Title: Yr.11 Stationary Points
Post by: cheunga on October 14, 2017, 05:25:39 pm: Hi, can someone please help me with this question, bearing in mind that this is at Yr.11 level so as dumbed down as possible a solution would be appreciated! Thanks in advance.
The curve with equation y=ax²+bx+c has a stationary point at (1,2). When x=0, the slope of the curve is 45^o. Find a,b and c.
Title: Re: Yr.11 Stationary Points
Post by: Eric11267 on October 14, 2017, 05:35:04 pm: Quote from: cheunga on October 14, 2017, 05:25:39 pm
Hi, can someone please help me with this question, bearing in mind that this is at Yr.11 level so as dumbed down as possible a solution would be appreciated! Thanks in advance.
The curve with equation y=ax²+bx+c has a stationary point at (1,2). When x=0, the slope of the curve is 45^o. Find a,b and c.

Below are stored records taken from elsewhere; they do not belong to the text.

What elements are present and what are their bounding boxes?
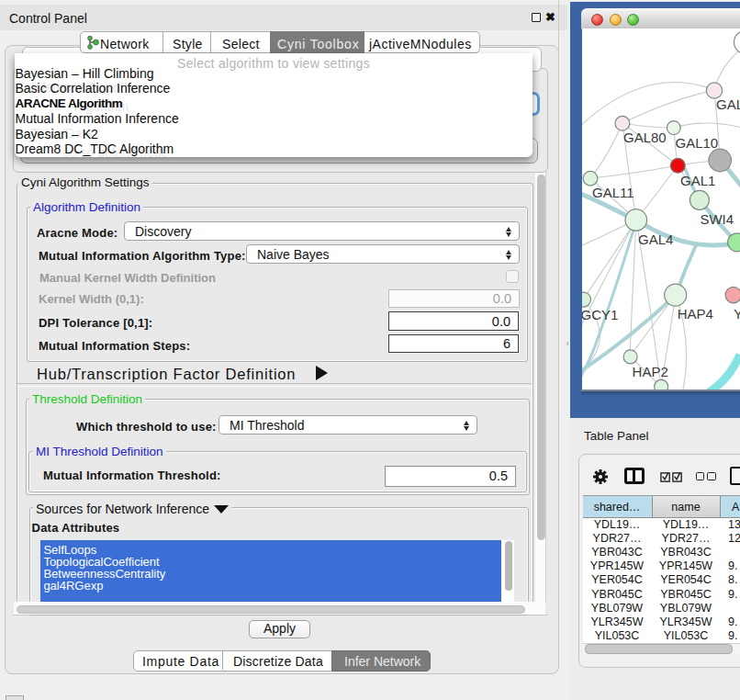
svg-text:GAL7: GAL7 [716,96,740,112]
svg-text:Y: Y [734,306,740,322]
svg-text:GAL10: GAL10 [676,135,719,151]
svg-text:SWI4: SWI4 [700,211,734,227]
svg-text:GAL4: GAL4 [638,231,673,247]
svg-text:GCY1: GCY1 [582,307,618,322]
svg-text:GAL80: GAL80 [623,130,667,145]
svg-text:GAL11: GAL11 [592,185,634,200]
svg-text:GAL1: GAL1 [680,173,715,188]
svg-text:HAP2: HAP2 [633,364,668,379]
svg-text:HAP4: HAP4 [678,306,713,322]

Okay so differentiating it gives you 2ax+b
At x=0 the slope is 45 degrees, which is a gradient of 1
So we have 2*a*(0)+b=1
b=1
Also at x=1 there is a turning point so the derivative equals 0
So we have 2a+1=0
a=-1/2
Finally putting the values of a and b back into the original equation and subbing in (1,2) gives c=3/2
Title: Re: Yr.11 Stationary Points
Post by: cheunga on October 14, 2017, 05:49:25 pm: Hey Eric11267, thanks so much for your help! Much appreciated.
Title: Re: Yr.11 Stationary Points
Post by: Sigma on October 19, 2017, 05:39:19 pm: Hey Eric 11267,

Thank you so much for your help. I was stuck on this question too. I also find these questions the most difficult. Dy/x a function and then subsiding in x to find y and thus giving you the coordinates for the local max and local min is easy - it is just these questions are always hard to answer. Finding 3 variables is hard considering it is only worth 3 marks. The first variable easy, it is the last two that are hard.

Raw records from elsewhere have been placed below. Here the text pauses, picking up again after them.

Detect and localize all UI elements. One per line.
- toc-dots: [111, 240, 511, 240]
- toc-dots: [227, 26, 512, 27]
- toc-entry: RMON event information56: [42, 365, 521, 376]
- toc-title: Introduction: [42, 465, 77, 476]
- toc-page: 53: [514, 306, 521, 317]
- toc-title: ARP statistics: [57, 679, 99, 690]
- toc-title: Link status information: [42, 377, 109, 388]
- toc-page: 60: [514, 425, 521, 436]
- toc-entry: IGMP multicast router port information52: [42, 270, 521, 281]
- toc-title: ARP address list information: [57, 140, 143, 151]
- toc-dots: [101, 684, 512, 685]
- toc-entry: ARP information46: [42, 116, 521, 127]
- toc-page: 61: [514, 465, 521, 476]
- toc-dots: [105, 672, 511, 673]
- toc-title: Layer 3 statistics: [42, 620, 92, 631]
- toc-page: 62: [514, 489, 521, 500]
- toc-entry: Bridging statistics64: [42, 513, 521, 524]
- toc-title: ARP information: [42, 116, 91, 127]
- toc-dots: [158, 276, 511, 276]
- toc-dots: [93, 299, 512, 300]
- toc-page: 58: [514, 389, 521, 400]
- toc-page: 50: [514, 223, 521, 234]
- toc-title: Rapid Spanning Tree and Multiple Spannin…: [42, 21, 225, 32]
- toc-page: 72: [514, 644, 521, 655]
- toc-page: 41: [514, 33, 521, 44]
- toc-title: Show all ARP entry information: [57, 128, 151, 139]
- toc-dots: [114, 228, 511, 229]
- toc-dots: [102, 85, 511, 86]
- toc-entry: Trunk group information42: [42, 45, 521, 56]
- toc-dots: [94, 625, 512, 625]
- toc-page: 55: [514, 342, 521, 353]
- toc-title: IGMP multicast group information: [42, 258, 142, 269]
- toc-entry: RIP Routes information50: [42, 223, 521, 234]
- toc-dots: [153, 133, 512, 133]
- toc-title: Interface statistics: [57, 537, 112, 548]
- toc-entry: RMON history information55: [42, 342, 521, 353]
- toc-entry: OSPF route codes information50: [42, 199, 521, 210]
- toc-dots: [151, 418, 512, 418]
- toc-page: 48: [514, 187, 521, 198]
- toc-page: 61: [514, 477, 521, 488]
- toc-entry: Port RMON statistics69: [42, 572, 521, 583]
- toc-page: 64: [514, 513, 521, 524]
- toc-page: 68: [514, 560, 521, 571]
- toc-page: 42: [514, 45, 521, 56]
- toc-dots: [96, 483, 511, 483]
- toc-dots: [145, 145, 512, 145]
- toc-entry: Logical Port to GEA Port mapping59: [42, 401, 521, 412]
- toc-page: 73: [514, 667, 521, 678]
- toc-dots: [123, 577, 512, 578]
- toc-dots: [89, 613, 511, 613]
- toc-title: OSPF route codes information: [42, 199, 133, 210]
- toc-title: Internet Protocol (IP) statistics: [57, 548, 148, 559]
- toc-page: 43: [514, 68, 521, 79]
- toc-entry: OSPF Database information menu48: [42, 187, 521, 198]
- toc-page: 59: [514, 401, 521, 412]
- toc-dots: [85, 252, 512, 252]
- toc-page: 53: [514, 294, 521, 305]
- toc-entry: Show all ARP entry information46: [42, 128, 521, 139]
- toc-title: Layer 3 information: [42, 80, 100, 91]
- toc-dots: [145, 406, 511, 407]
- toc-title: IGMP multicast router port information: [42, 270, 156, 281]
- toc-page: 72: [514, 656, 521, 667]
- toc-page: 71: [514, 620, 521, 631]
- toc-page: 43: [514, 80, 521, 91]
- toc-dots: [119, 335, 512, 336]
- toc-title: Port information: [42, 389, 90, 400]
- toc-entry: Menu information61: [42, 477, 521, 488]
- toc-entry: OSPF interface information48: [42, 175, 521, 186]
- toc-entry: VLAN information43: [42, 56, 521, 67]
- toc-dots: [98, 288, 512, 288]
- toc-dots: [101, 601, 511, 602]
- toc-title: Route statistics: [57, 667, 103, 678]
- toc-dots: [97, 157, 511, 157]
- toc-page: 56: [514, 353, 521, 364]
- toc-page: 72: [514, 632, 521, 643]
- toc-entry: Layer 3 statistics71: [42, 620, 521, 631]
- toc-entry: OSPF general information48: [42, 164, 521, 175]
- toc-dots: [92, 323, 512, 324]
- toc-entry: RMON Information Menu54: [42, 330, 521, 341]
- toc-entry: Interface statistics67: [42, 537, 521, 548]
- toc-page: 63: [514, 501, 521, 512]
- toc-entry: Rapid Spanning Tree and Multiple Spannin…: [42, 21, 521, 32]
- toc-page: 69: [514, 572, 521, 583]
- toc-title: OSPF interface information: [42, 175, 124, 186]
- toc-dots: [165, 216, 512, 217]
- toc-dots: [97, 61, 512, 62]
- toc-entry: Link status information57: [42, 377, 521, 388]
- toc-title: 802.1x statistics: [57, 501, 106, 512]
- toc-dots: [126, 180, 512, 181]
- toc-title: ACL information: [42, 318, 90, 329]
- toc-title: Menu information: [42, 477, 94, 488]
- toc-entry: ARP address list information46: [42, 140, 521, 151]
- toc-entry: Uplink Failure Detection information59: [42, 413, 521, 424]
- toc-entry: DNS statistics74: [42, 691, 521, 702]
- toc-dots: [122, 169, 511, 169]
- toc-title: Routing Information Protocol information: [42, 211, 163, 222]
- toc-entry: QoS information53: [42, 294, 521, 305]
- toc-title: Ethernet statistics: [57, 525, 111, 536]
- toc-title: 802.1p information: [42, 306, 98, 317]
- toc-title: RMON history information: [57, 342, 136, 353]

Title: Re: Yr.11 Stationary Points
Post by: Yueni on October 23, 2017, 07:04:50 pm: I'd like to chime in here and say that the functional form you are given isn't necessarily the form you must do your working out in.

You are given a turning point, why not use turning point form for your quadratic? Then derive that and substitute x=0, dy/dx=1.

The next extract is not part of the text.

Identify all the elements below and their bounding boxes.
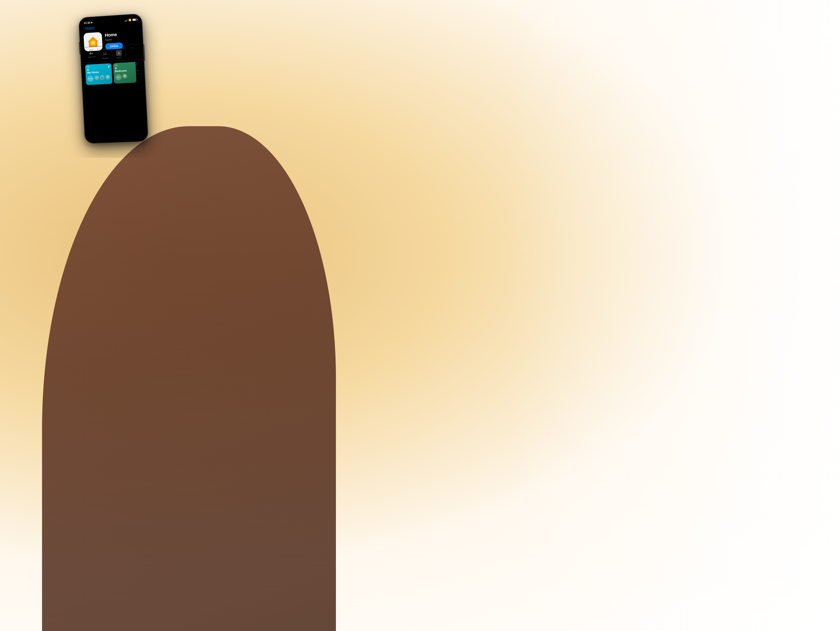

You can then expand your final quadratic to get a, b and c.

You save a little bit of time! And time is all so important when you never have enough of it.
Title: Re: Yr.11 Stationary Points
Post by: Sigma on October 24, 2017, 04:32:52 pm: thanks for your help.

Eric11267's way is how the worked solutions do it and my teacher does it so I'll stick with that method. Thanks tho.